Class wore on and she uncomfortably worked her way through the lesson plan – I don’t want to employ the “stripper on horse tranquilizers” line here because I think it’s sort of a dick move to imply that a complete stranger is acting like a drug addled harpy, but she certainly was stumbling. Every thirty seconds or so, she’d look at the clock, and every two minutes she’d either apologize for being such a “horrible” GTF or tell us something about herself in an effort to eat up more class time. It was through one of these impromptu candid admissions that she explained how she wanted to go to grad school but couldn’t afford it, and so she applied to be a GTF so she could get a scholarship, despite the fact that, quote, “I always forget everything I’m doing in front of people.”
My heart went out to her, this poor young woman shoehorned into attempting to face one of her limits; a truly impossible battle.
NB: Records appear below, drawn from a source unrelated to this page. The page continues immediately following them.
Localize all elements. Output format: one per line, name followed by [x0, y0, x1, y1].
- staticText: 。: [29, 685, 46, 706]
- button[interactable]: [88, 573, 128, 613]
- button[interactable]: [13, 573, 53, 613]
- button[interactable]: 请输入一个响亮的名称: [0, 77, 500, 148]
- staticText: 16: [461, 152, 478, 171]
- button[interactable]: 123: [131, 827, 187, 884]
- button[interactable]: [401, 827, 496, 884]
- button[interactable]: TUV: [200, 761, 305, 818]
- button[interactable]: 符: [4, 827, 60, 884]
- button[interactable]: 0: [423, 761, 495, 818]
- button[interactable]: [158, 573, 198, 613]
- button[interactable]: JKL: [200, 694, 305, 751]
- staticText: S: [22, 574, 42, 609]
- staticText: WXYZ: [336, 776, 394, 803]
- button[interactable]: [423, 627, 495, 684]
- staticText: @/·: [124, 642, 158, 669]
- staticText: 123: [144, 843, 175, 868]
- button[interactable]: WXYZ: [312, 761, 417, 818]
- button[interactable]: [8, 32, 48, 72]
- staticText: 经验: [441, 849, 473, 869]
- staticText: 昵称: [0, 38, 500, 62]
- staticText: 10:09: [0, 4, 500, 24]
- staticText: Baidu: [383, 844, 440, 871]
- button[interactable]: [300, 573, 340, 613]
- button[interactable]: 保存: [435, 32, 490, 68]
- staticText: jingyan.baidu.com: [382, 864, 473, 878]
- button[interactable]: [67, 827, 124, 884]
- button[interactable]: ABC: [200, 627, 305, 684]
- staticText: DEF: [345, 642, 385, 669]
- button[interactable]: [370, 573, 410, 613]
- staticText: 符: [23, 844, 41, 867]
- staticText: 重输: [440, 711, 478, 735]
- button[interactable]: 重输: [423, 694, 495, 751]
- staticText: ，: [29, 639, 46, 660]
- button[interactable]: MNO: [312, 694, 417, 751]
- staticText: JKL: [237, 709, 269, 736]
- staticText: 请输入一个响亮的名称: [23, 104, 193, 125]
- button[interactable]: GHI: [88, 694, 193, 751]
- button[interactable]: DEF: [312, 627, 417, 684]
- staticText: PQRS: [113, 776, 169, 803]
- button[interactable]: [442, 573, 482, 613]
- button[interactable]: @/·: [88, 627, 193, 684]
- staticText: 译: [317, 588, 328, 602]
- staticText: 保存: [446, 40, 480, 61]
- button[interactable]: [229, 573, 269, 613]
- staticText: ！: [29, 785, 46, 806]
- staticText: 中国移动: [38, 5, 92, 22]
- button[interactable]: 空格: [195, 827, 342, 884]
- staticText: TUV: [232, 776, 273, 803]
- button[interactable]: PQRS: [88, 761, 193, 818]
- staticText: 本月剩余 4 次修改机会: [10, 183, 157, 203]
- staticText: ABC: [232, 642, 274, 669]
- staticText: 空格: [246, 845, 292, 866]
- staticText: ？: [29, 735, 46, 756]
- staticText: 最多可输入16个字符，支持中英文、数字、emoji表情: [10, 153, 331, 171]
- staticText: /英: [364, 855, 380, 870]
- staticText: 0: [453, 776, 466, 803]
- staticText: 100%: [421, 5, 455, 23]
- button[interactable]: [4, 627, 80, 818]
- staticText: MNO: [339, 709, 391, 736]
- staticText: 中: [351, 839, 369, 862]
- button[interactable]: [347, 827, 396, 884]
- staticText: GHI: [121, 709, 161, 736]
Every time she’d grimace at the clock or apologize for herself or crack a weak joke and then mutter, “So painful…” when nobody laughed, I couldn’t help but smile because she reminded me so much of myself. As we got further into the class and her apologies and self-deprecating statements became more common, I found myself wanting to get one of those big foam fingers and write “KELLY IS #1!!!” on it and then sit in the front row waving it around, or maybe make a giant sign that said “YOU’RE DOING OKAY, BUT TRY TO PROJECT A LITTLE MORE FOR THE PEOPLE IN THE BACK MAYBE? JUST A THOUGHT!!”
So good luck to you, Kelly. At least one person in the class gets what you’re going through.
Truman Capps changed the name of his GTF, but if any of “Kelly’s” superiors are reading this and can figure out who she is, please don’t fire her – her heart is in the right place. And, once again for comedy’s sake, pantalones.